Light's speed in a vacuum is about 186,282 miles a second.

Rays of light shine through metal patterns into a railway station

Light doesn't necessarily travel at the speed of light. When travelling through glass its speed slows down to about 124,000 miles a second.

In 1999, Harvard physicist Lene Hau was able to slow down light to 38 miles per hour.

It takes 8 minutes for light to travel from the sun to the earth.

Sunlight can reach a depth of 80 metres in the ocean.

Around 1670 Sir Isaac Newton identified five colors in the light spectrum: red, yellow, green, blue and violet. He added orange and indigo later.
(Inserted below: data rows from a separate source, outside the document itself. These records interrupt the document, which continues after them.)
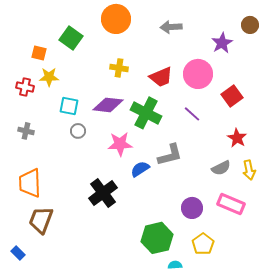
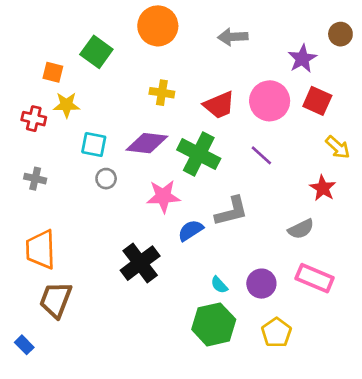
red square: (232, 96) -> (317, 101), moved, turned -30
yellow arrow: (249, 170) -> (338, 147), moved, turned -36
cyan semicircle: (175, 265) -> (219, 285), moved, turned -128

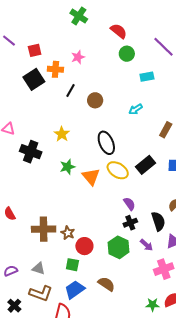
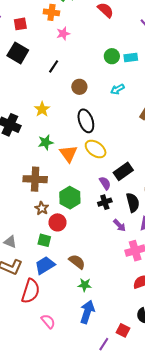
green circle: (127, 54) -> (112, 56), moved
orange cross: (55, 69) -> (51, 12), moved
black square: (34, 79) -> (18, 53), turned -30
brown circle: (95, 100) -> (79, 87), moved
black rectangle: (145, 165) -> (123, 171), moved
brown cross: (44, 229) -> (35, 179), moved
green hexagon: (119, 247) -> (70, 198), moved
green star: (153, 305) -> (85, 285), moved

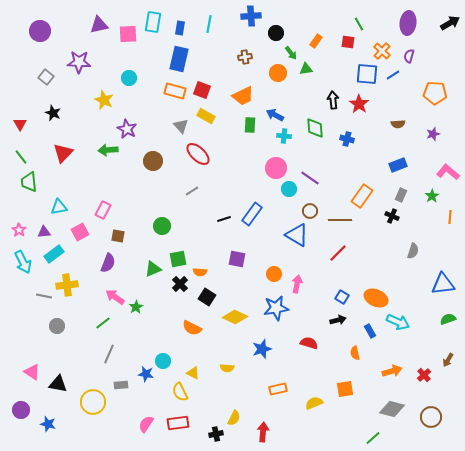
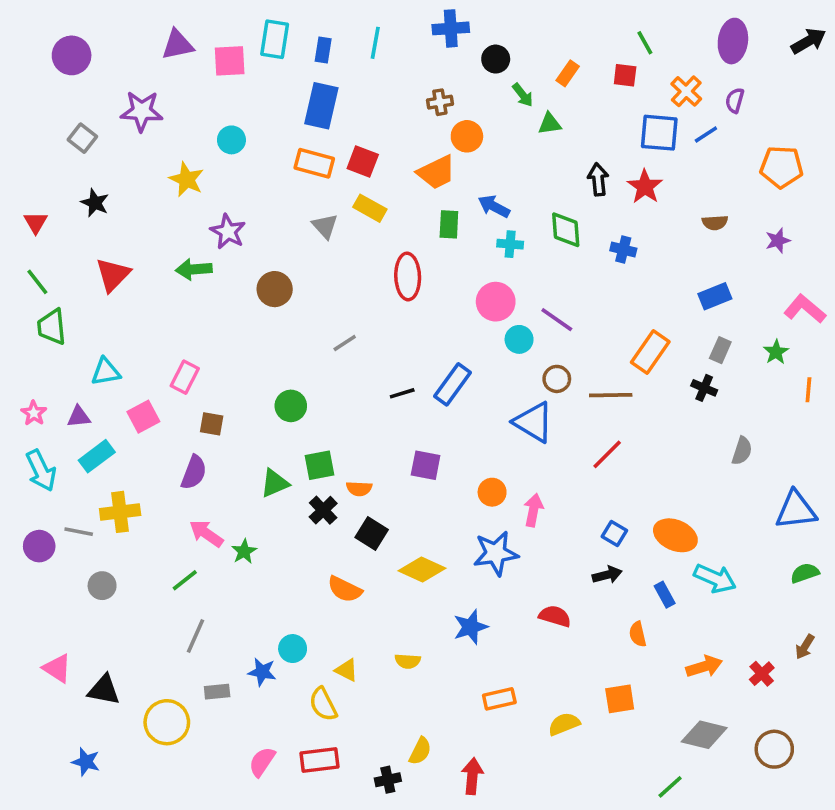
orange circle: (278, 73) -> (467, 136), moved
red ellipse: (198, 154) -> (408, 276), moved, turned 45
purple circle: (21, 410) -> (39, 546), moved

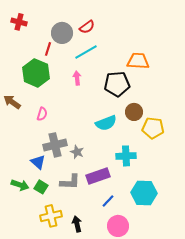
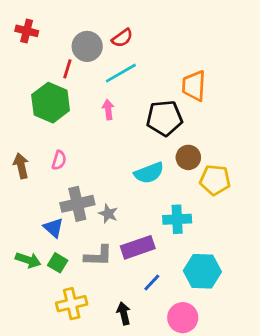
orange trapezoid: (138, 61) -> (194, 86), turned -90
brown arrow: (12, 102) -> (21, 166), moved, turned 42
black arrow: (77, 224) -> (124, 313), moved
pink circle: (118, 226) -> (183, 318), moved

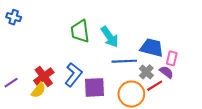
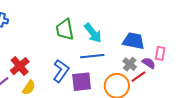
pink rectangle: (172, 58) -> (160, 53), moved
blue line: (124, 61) -> (92, 56), moved
red cross: (44, 76) -> (20, 66), moved

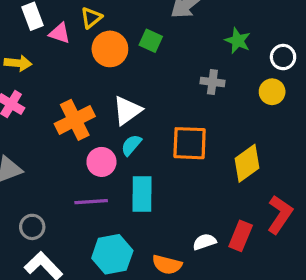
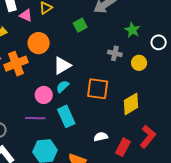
green square: (151, 41) -> (80, 25), turned 32
orange circle: (110, 49) -> (39, 43), moved
yellow circle: (272, 92) -> (139, 63), moved
orange cross: (75, 120) -> (16, 64), moved
cyan rectangle: (142, 194) -> (66, 116), turned -30
white semicircle: (204, 242) -> (101, 137), moved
There is no red light 30 feet underwater, so blood appears green.

When light is refracted in raindrops, a rainbow is made. The raindrop acts like a prism and refracts the light until we can see the colors of the spectrum.


Some creatures produce their own lights - bioluminescence. The Brazilian railroad worm has a red light on its head and green ones on its side.

The human body literally emits light (like fireflies do), but 1/1000 times the sensitivity of naked eyes.The light emission is rhythmatic and peaks at 4 pm.

There is a Right to Light law in England. The owner of a building with windows that have received natural daylight for 20 years or more is entitled to forbid any construction or other obstruction that would deprive him or her of that illumination.

The light we currently see from the North Star was actually emitted in the year 1583.